(Stored records)
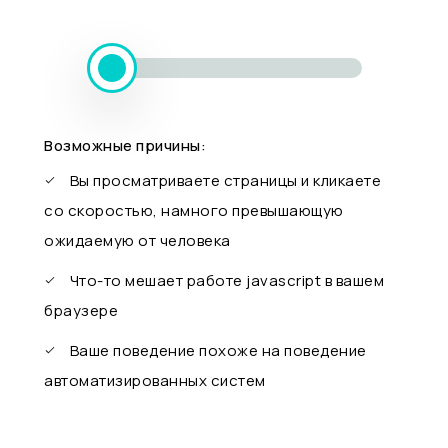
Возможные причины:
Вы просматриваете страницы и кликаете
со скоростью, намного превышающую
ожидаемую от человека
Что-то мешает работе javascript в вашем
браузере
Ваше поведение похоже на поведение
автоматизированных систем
* * *
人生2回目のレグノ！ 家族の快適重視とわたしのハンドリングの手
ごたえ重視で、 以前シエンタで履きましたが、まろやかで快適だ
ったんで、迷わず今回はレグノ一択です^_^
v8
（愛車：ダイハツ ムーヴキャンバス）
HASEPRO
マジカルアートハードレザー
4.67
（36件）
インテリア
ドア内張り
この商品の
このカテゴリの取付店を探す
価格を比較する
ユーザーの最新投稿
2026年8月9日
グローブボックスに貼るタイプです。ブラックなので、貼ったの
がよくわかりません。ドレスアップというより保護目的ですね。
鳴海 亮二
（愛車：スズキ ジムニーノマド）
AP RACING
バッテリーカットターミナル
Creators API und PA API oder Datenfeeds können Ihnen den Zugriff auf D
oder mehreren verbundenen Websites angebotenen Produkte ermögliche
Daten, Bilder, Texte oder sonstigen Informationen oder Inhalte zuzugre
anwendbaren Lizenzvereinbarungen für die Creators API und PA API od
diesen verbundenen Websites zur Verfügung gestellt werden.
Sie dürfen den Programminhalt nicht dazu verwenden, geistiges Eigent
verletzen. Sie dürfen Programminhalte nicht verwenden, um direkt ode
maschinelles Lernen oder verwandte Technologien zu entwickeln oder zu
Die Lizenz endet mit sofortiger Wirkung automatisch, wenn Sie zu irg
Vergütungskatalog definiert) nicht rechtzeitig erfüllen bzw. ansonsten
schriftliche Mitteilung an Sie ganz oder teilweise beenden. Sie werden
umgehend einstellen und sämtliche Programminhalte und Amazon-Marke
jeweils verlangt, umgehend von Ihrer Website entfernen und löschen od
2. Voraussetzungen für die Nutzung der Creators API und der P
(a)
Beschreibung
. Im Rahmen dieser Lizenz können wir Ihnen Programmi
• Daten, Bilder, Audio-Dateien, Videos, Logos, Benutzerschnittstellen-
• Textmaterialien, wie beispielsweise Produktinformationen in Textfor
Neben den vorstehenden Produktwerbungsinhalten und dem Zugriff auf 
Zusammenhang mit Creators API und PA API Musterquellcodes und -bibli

__TASK DETAILS__. With "können" as the word to match, copy each line of the records that has it.

__RESPONSE__.
Creators API und PA API oder Datenfeeds können Ihnen den Zugriff auf D
. Im Rahmen dieser Lizenz können wir Ihnen Programmi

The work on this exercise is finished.